The much-talked about Jet Airways-Kingfisher deal has already stirred the hornet’s nest, with the Monopolies and Restrictive Trade Practices Commission ordering an investigation to probe into the activities of the alliance, which has been accused of attempting to form a cartel in the aviation industry. This has put on hold, the plans of both the airlines to start working together in a host of areas, including joint fuel management, common ground handling and cross-selling of flight inventories.
Although the alliance has drawn flak from several quarters, it is important to probe the reasons that prompted the formation of such an alliance before we come to a conclusion. The airline industry in India is facing a turbulent weather at an unprecedented scale. With crude oil prices reaching stratospheric heights in recent times, passenger traffic has been affected in a major way. Airlines have had to face a nosedive in their popularity. Till a few months ago, it was widely believed that airlines were capable of diverting a large chunk of railway passenger traffic to themselves. In a bid to compete with the cheap aviation sector, the Railway Ministry has introduced several measures, such as steps to renovate Rail Yatri Niwas guest-houses near railway stations.

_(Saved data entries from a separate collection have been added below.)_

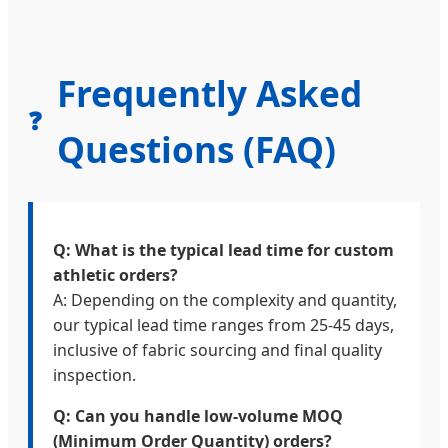
Frequently Asked
❓
Questions (FAQ)
Q: What is the typical lead time for custom
athletic orders?
A: Depending on the complexity and quantity,
our typical lead time ranges from 25-45 days,
inclusive of fabric sourcing and final quality
inspection.
Q: Can you handle low-volume MOQ
(Minimum Order Quantity) orders?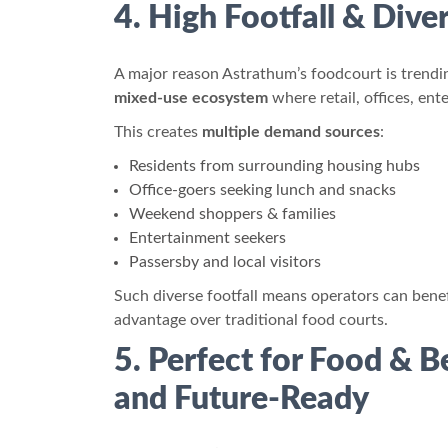
4. High Footfall & Div
A major reason Astrathum’s foodcourt is trending
mixed-use ecosystem
where retail, offices, e
This creates
multiple demand sources
:
Residents from surrounding housing hubs
Office-goers seeking lunch and snacks
Weekend shoppers & families
Entertainment seekers
Passersby and local visitors
Such diverse footfall means operators can bene
advantage over traditional food courts.
5. Perfect for Food & 
and Future-Ready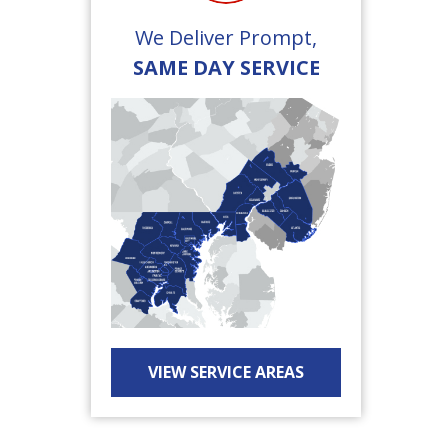
We Deliver Prompt,
SAME DAY SERVICE
VIEW SERVICE AREAS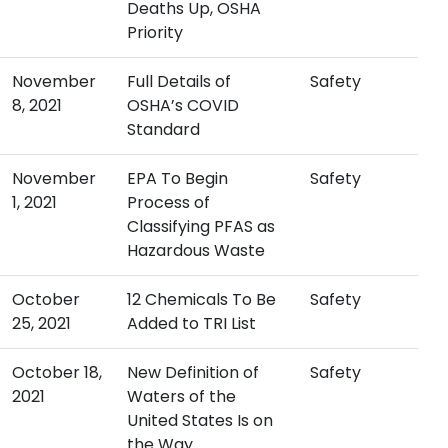
Deaths Up, OSHA
Priority
November
Full Details of
Safety
8, 2021
OSHA’s COVID
Standard
November
EPA To Begin
Safety
1, 2021
Process of
Classifying PFAS as
Hazardous Waste
October
12 Chemicals To Be
Safety
25, 2021
Added to TRI List
October 18,
New Definition of
Safety
2021
Waters of the
United States Is on
the Way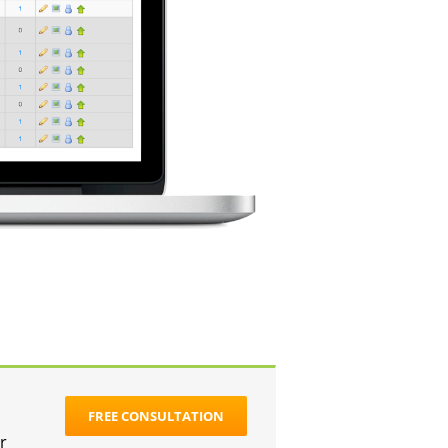
FREE CONSULTATION
r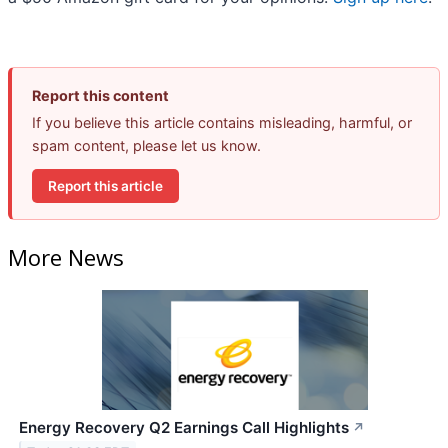
Report this content
If you believe this article contains misleading, harmful, or
spam content, please let us know.
Report this article
More News
Energy Recovery Q2 Earnings Call Highlights
↗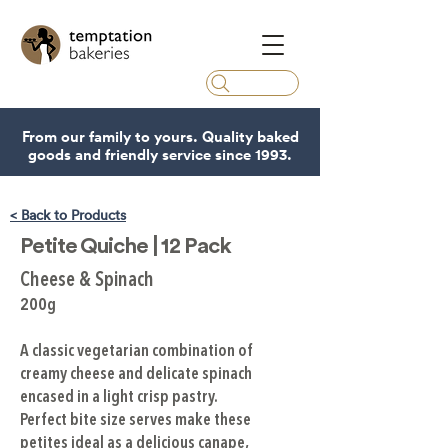
From our family to yours. Quality baked
goods and friendly service since 1993.
< Back to Products
Petite Quiche | 12 Pack
Cheese & Spinach
200g
A classic vegetarian combination of
creamy cheese and delicate spinach
encased in a light crisp pastry.
Perfect bite size serves make these
petites ideal as a delicious canape,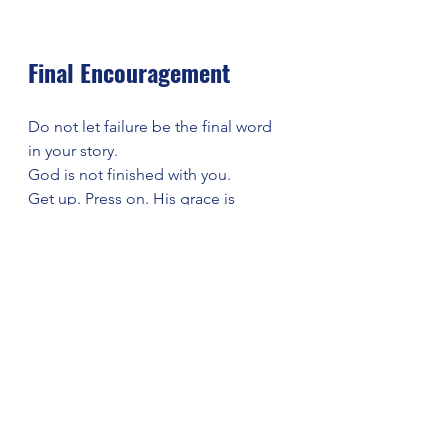
Final Encouragement
Do not let failure be the final word 
in your story.
God is not finished with you.
Get up. Press on. His grace is 
enough.
Closing Prayer
Heavenly Father,
We thank You for Your grace that 
meets us even in our failures. When 
we stumble, remind us that You are 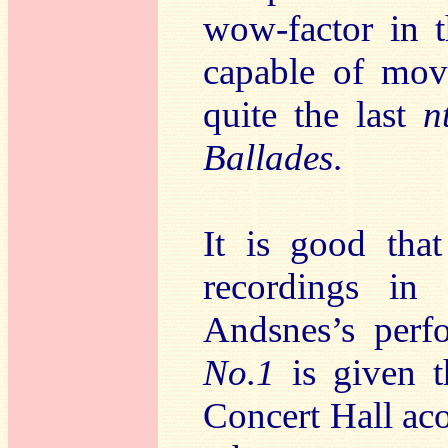
wow-factor in 
capable of mov
quite the last
n
Ballades
.
It is good tha
recordings in
Andsnes’s per
No.1
is given 
Concert Hall aco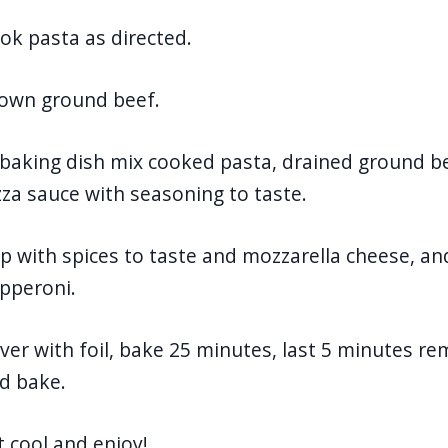
ok pasta as directed.
own ground beef.
 baking dish mix cooked pasta, drained ground b
zza sauce with seasoning to taste.
p with spices to taste and mozzarella cheese, an
pperoni.
ver with foil, bake 25 minutes, last 5 minutes re
d bake.
t cool and enjoy!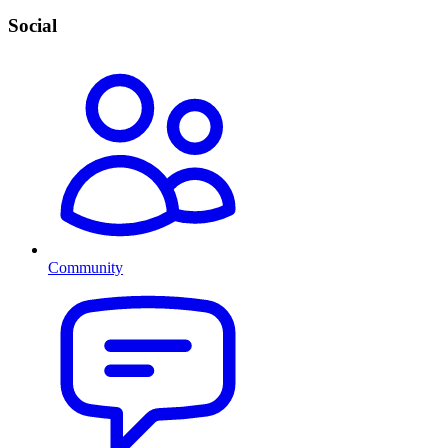
Social
Community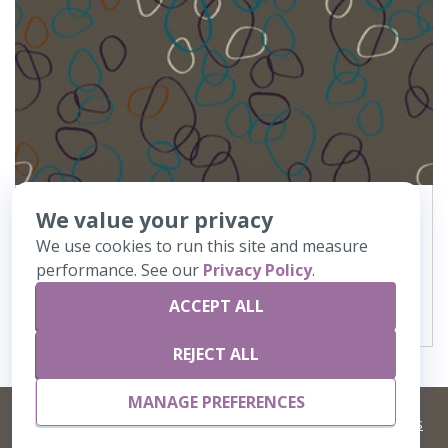
We value your privacy
368
Oject de Art
We use cookies to run this site and measure
performance. See our
Privacy Policy
.
VIEW DETAILS
ACCEPT ALL
REJECT ALL
MANAGE PREFERENCES
©
2026 Artisans,inc. All rights reserved.
Terms and Conditions
and
Privacy Policy
Your Privacy Choices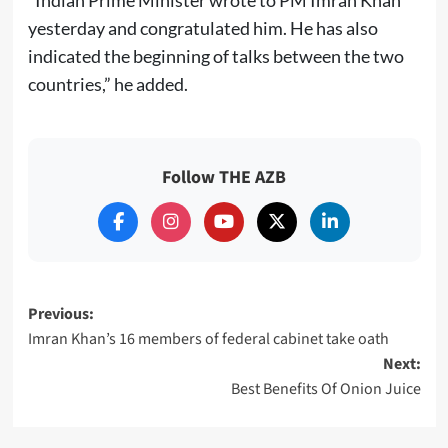
“Indian Prime Minister wrote to PM Imran Khan
yesterday and congratulated him. He has also
indicated the beginning of talks between the two
countries,” he added.
Follow THE AZB
Post
Previous:
Imran Khan’s 16 members of federal cabinet take oath
navigation
Next:
Best Benefits Of Onion Juice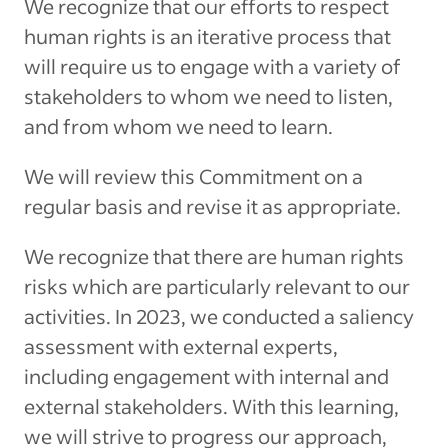
We recognize that our efforts to respect
human rights is an iterative process that
will require us to engage with a variety of
stakeholders to whom we need to listen,
and from whom we need to learn.
We will review this Commitment on a
regular basis and revise it as appropriate.
We recognize that there are human rights
risks which are particularly relevant to our
activities. In 2023, we conducted a saliency
assessment with external experts,
including engagement with internal and
external stakeholders. With this learning,
we will strive to progress our approach,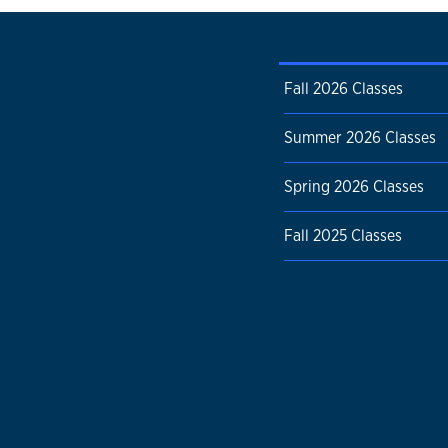
Fall 2026 Classes
Summer 2026 Classes
Spring 2026 Classes
Fall 2025 Classes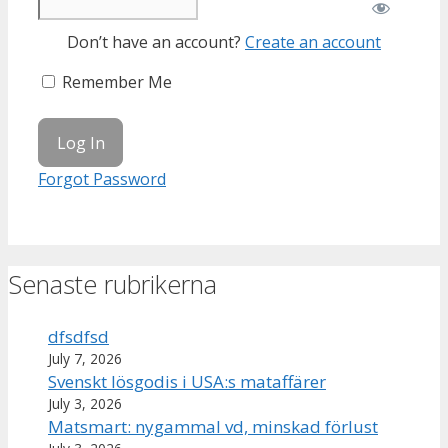
Don’t have an account?
Create an account
Remember Me
Forgot Password
Senaste rubrikerna
dfsdfsd
July 7, 2026
Svenskt lösgodis i USA:s mataffärer
July 3, 2026
Matsmart: nygammal vd, minskad förlust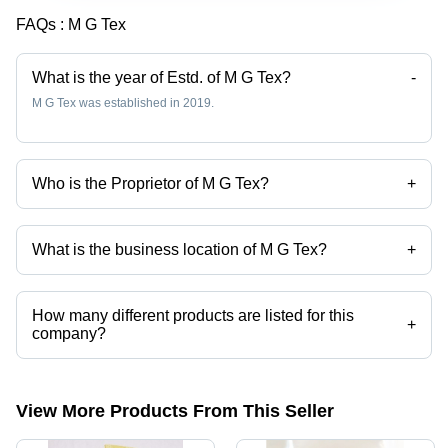
FAQs :
M G Tex
What is the year of Estd. of M G Tex?
-
M G Tex was established in 2019.
Who is the Proprietor of M G Tex?
+
Mr Mathi Gowtham is the Proprietor of the M G Tex
What is the business location of M G Tex?
+
M G Tex operates from Tirupur, Tamil Nadu, India.
How many different products are listed for this
+
company?
Presently more than 50 products are listed among different product
categories on Tradeindia.com.
View More Products From This Seller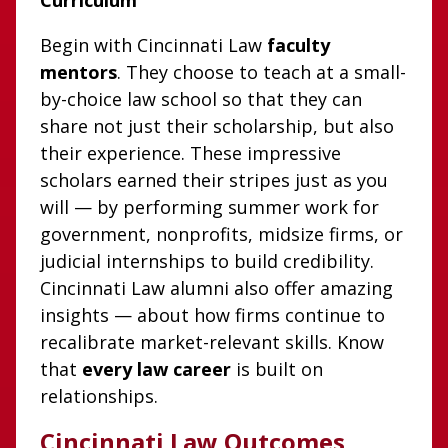
Curriculum
Begin with Cincinnati Law
faculty
mentors
. They choose to teach at a small-
by-choice law school so that they can
share not just their scholarship, but also
their experience. These impressive
scholars earned their stripes just as you
will — by performing summer work for
government, nonprofits, midsize firms, or
judicial internships to build credibility.
Cincinnati Law alumni also offer amazing
insights — about how firms continue to
recalibrate market-relevant skills. Know
that
every law career
is built on
relationships.
Cincinnati Law Outcomes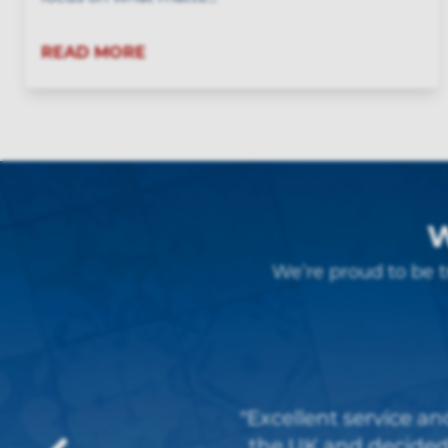
READ MORE
W
We’re proud to be t
"Very good service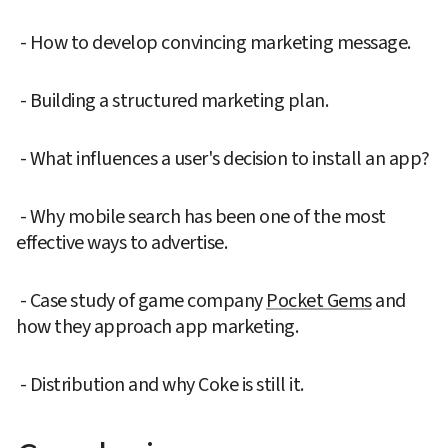
 - How to develop convincing marketing message.
 - Building a structured marketing plan.
 - What influences a user's decision to install an app?  
 - Why mobile search has been one of the most 
effective ways to advertise.
 - Case study of game company 
Pocket Gems
 and 
how they approach app marketing.
 - Distribution and why Coke is still it.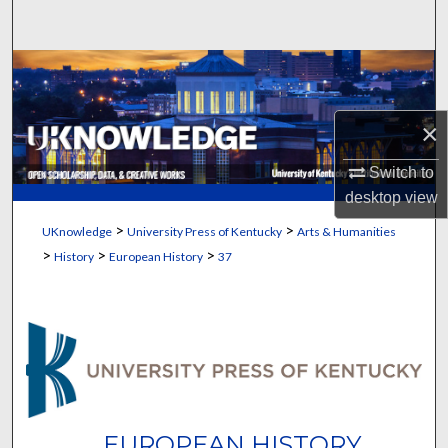
Search
Browse Collections
My Account
×
About
Switch to
desktop
view
Digital Commons Network™
>
>
UKnowledge
University Press of Kentucky
Arts & Humanities
>
>
>
History
European History
37
EUROPEAN HISTORY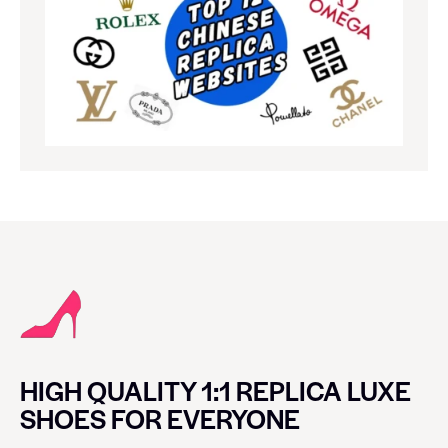
HIGH QUALITY 1:1 REPLICA LUXE
SHOES FOR EVERYONE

However, with spiraling crude oil prices, airlines were forced to transfer the load of the increasingly expensive aviation turbine fuel onto the consumer. This measure had dire implications on the demand for air travel among middle-class people, since almost seventy per cent of the cost of air travel consists of the cost of the ATF (aviation turbine fuel).It is important to take these factors into account before we pass a judgment on the Jet-Kingfisher deal.
Admittedly, in normal circumstances, the formation of such a cartel-like alliance would be prohibited by the regulatory authorities in the country, since Jet Airways and Kingfisher together make up almost sixty per cent of the market share. However, in the current scenario, the deal is more of an attempt to weather the global financial crisis without incurring major losses. With pressure from investors and stakeholders mounting on both the companies, the collaboration only makes good economic sense. It is for this reason that regulatory authorities and the Government of India should stay away from the deal, if it wants the aviation sector in India to survive without taking a major beating from the global meltdown.
At the same time, it is also important for the Government to play the role of a watchdog. This is because, in a few years, if the fortunes of the aviation sector were to revive, and airline companies were to start making moolah again, the deal could easily become of a monopolistic character. However, right now, it would be unfair to dub the deal as anti-competition, since desperate circumstances call for desperate methods. The deal is in the long-term interest of the country, since if it helps both the companies to reduce their losses, there is a greater probability of seeing a correction in the air fares in the future.